借助链表实现两个数的相加

链式列表的数字高位在前与低位在前

这篇博客主要讲了借助链表实现两个数字的相加。链表分别是高位数字在前和低位数字在前

• 高位在前
• 低位在前

---

高位在前

You are given two non-empty linked lists representing two non-negative integers. The most significant digit comes first and each of their nodes contain a single digit. Add the two numbers and return it as a linked list.
You may assume the two numbers do not contain any leading zero, except the number 0 itself.
Follow up:
What if you cannot modify the input lists? In other words, reversing the lists is not allowed.
Example:
Input: (7 -> 2 -> 4 -> 3) + (5 -> 6 -> 4)
Output: 7 -> 8 -> 0 -> 7

对于这个题目，我实现的时候记住了栈，首先便利这两个链表，将数字放入栈里，由于高位在前，所以使用栈的话，低位就在栈顶了，然后遍历栈，结果放入一个栈，这样就又将高位放到了栈顶，这时候将数字从栈里弹出建立链表，就实现了；这种做法虽然时间复杂度是O(n)，但是空间复杂度也是O(n)；比较好的方法应该是将链表反向，然后直接相加，但是我这样做的时候出现了一些状况，还没有将程序弄对，等以后做出来了再贴上代码吧。
下面贴上这道题的代码：

/**
 * Definition for singly-linked list.
 * struct ListNode {
 *     int val;
 *     ListNode *next;
 *     ListNode(int x) : val(x), next(NULL) {}
 * };
 */
class Solution {
public:
    ListNode* addTwoNumbers(ListNode* l1, ListNode* l2) {
        struct ListNode* ne = new struct ListNode(0);
        int carry = 0;
        int sum = 0;
        struct ListNode* temp = ne;
        struct ListNode* ll1 = l1;
        struct ListNode* ll2 = l2;
        stack<int> first;
        stack<int> second;
        stack<int> third;
        while (ll1 != NULL) {
            first.push(ll1->val);
            ll1 = ll1->next;
        }
        while (ll2 != NULL) {
            second.push(ll2->val);
            ll2 = ll2->next;
        }

        while (first.size() > 0 || second.size() > 0) {
            sum = 0;
            if (first.size() > 0) {
                sum += first.top();
                first.pop();
            }
            if (second.size() > 0) {
                sum += second.top();
                second.pop();
            }
            sum += carry;
            carry = sum / 10;
            sum = sum % 10;
            third.push(sum);
        }

        if (carry == 1)
            third.push(1);
        while (third.size() > 1) {
            temp -> val = third.top();
            third.pop();
            temp -> next = new struct ListNode(0);
            temp = temp -> next;
        }
        temp -> val = third.top();
        third.pop();

        return ne;
    }
};

低位在前

You are given two non-empty linked lists representing two non-negative integers.
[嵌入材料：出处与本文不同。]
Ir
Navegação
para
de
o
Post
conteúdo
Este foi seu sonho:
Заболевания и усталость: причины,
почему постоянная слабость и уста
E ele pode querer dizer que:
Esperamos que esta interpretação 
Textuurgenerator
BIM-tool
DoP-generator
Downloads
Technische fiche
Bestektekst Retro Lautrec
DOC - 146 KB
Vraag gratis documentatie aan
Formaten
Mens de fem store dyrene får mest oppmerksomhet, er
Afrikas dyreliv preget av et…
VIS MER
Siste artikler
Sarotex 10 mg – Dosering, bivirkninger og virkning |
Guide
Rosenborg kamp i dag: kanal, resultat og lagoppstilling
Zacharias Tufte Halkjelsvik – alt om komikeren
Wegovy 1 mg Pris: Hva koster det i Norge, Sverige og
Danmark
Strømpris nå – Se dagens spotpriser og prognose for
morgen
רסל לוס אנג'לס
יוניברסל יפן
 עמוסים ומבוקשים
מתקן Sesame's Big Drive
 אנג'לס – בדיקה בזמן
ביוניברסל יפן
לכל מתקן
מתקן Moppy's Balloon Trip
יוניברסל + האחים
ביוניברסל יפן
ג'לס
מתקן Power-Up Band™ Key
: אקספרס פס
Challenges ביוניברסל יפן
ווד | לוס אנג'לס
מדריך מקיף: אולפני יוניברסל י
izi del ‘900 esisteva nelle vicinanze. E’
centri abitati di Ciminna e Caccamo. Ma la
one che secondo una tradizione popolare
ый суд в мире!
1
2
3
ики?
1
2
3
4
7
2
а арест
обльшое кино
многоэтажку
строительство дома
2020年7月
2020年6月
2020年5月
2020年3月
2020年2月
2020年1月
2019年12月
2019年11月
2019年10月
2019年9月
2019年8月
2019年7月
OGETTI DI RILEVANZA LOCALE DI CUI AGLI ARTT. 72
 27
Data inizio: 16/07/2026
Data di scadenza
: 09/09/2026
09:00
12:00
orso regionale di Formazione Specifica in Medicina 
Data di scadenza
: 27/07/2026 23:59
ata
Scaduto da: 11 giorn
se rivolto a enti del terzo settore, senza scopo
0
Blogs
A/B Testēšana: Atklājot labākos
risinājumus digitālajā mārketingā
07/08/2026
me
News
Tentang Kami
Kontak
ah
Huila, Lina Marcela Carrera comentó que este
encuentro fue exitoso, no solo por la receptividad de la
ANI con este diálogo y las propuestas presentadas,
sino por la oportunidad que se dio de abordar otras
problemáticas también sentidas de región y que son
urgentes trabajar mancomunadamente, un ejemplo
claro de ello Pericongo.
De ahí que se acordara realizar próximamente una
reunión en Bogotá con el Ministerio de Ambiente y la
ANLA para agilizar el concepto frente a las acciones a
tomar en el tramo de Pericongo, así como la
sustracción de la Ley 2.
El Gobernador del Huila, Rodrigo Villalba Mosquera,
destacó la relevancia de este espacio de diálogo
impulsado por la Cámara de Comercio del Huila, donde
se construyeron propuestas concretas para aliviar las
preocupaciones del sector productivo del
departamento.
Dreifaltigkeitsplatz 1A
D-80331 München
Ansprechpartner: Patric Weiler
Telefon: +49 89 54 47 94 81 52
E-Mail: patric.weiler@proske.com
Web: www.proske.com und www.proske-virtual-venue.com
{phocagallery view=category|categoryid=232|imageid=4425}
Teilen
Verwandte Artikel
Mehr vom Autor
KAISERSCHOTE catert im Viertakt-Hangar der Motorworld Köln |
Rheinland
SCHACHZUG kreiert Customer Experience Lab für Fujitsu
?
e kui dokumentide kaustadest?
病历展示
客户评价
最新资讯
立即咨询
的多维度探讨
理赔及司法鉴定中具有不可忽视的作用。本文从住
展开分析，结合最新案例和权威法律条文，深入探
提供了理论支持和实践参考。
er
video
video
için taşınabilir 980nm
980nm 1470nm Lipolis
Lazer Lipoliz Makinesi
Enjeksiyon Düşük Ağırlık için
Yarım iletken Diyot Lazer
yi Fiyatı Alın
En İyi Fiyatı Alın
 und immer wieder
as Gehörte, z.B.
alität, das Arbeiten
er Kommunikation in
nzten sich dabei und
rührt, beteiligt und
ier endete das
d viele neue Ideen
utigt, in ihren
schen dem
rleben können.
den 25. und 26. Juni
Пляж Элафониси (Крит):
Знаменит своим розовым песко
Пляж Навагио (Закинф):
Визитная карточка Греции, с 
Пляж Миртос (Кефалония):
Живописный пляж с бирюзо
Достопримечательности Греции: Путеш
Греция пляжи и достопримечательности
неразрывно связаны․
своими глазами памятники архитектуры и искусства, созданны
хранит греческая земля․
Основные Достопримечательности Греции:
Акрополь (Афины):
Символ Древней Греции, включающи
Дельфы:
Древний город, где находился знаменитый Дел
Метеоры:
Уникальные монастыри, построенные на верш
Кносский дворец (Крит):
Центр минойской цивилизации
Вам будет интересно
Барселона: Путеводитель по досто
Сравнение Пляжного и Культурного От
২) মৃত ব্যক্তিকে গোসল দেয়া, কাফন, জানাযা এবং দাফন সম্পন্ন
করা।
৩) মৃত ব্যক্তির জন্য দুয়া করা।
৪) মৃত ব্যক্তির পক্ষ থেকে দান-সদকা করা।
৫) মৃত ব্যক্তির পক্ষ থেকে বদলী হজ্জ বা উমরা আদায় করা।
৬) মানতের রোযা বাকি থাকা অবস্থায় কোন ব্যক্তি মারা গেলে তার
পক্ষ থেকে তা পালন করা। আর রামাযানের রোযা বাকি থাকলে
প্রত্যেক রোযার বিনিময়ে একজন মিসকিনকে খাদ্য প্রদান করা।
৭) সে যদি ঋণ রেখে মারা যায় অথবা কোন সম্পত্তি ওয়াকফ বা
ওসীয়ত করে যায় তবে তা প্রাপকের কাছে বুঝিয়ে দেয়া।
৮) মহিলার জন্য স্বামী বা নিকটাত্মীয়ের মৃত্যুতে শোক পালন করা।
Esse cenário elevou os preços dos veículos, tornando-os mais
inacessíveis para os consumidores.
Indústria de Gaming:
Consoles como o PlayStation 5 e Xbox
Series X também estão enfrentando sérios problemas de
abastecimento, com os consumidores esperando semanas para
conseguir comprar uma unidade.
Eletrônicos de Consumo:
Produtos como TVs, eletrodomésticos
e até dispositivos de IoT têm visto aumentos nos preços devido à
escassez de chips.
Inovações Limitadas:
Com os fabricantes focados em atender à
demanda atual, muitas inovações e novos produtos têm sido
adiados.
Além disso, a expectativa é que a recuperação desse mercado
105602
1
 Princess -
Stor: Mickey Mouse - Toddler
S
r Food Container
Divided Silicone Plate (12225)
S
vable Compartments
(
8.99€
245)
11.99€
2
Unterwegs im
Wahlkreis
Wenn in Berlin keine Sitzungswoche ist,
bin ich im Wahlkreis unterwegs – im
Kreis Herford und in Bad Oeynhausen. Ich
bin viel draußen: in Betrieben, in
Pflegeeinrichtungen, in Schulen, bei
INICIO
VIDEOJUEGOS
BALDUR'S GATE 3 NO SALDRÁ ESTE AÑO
The digits are stored in reverse order and each of their nodes contain a single digit. Add the two numbers and return it as a linked list.
You may assume the two numbers do not contain any leading zero, except the number 0 itself.
Input: (2 -> 4 -> 3) + (5 -> 6 -> 4)
Output: 7 -> 0 -> 8

对于这个题目的话，比较简单，只需要正向便利这两个链表，然后把对应的数字相加，每次相加之后记录下这两个数字相加产生的进位用于下一次加法就好了，时间复杂度是0(n),没有什么技术含量，只需要在相加的时候注意一下对指针的操作就好了。
下面贴上代码：

/**
 * Definition for singly-linked list.
 * struct ListNode {
 *     int val;
 *     ListNode *next;
 *     ListNode(int x) : val(x), next(NULL) {}
 * };
 */
class Solution {
public:
    ListNode* addTwoNumbers(ListNode* l1, ListNode* l2) {
        struct ListNode* ne = (struct ListNode*)malloc(sizeof(struct ListNode));
    int carry = 0;
    int sum = 0;
    struct ListNode* temp = ne;
    while (l1 != NULL || l2 != NULL) {
        sum = 0;
        if (l1 != NULL) {
            sum = sum + l1->val;
            l1 = l1->next;
        }
        if (l2 != NULL) {
            sum = sum + l2->val;
            l2 = l2->next;
        }
        sum = sum + carry;
        carry = sum / 10;
        sum = sum % 10;
        temp->val = sum;

        if (l1 != NULL || l2 != NULL) {
            temp->next = (struct ListNode*)malloc(sizeof(struct ListNode));
            temp = temp->next;
        }
    }
    if (carry == 1) {
        temp->next = (struct ListNode*)malloc(sizeof(struct ListNode));
        temp = temp->next;
        temp->val = 1;
    }
    temp -> next = NULL;
    return ne;
    }
};